[Your goal] Please transcribe all of the entries exactly, leaving out any images.

[Collected data]
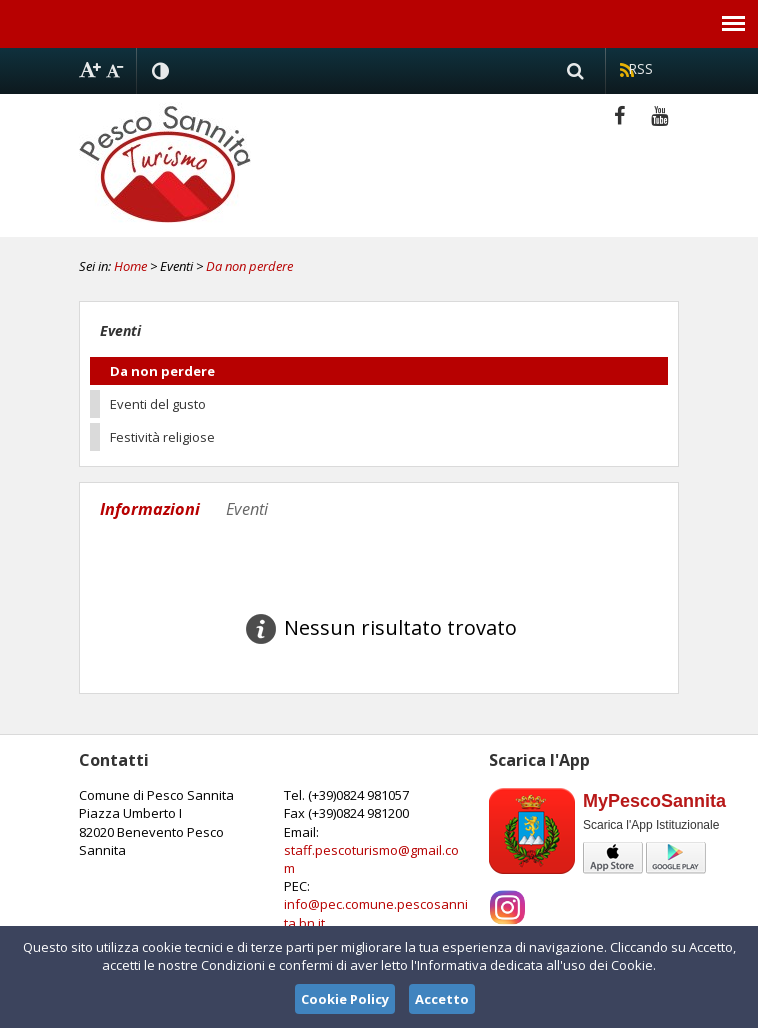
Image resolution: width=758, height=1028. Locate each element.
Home (130, 266)
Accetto (442, 999)
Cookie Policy (345, 999)
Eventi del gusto (158, 404)
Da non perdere (249, 266)
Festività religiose (162, 437)
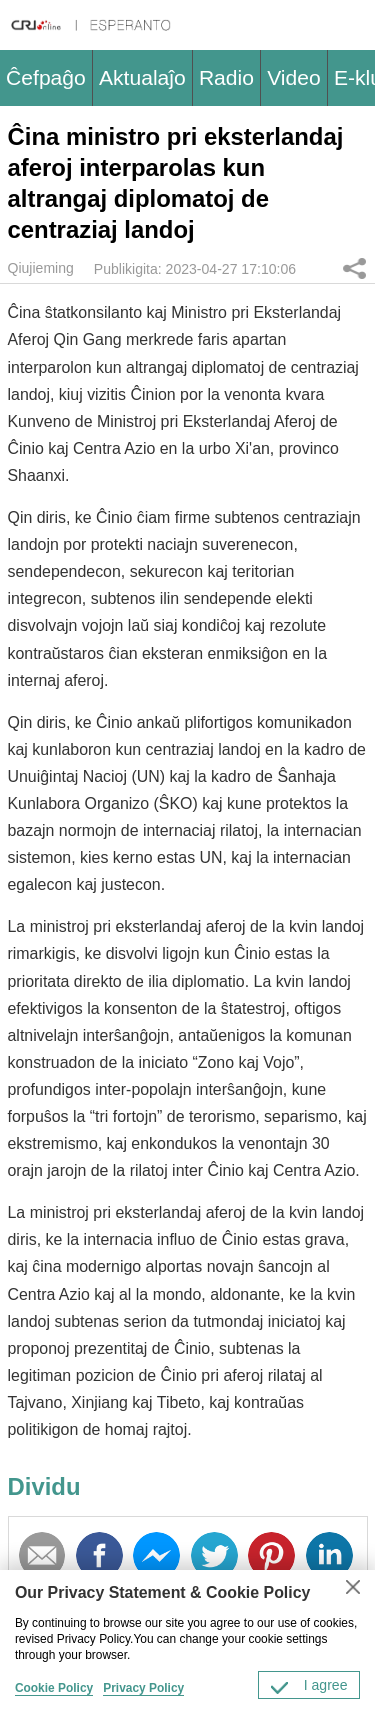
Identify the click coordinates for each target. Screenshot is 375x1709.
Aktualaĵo (142, 77)
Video (294, 77)
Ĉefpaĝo (46, 77)
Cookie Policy (54, 1688)
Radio (226, 77)
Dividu (354, 268)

[Task result]
Image resolution: width=758, height=1028. Locate each element.
Home (130, 266)
Accetto (442, 999)
Cookie Policy (345, 999)
Eventi del gusto (158, 404)
Da non perdere (249, 266)
Festività religiose (162, 437)
Identify the click coordinates for each target. Screenshot is 375x1709.
Aktualaĵo (142, 77)
Video (294, 77)
Ĉefpaĝo (46, 77)
Cookie Policy (54, 1688)
Radio (226, 77)
Dividu (354, 268)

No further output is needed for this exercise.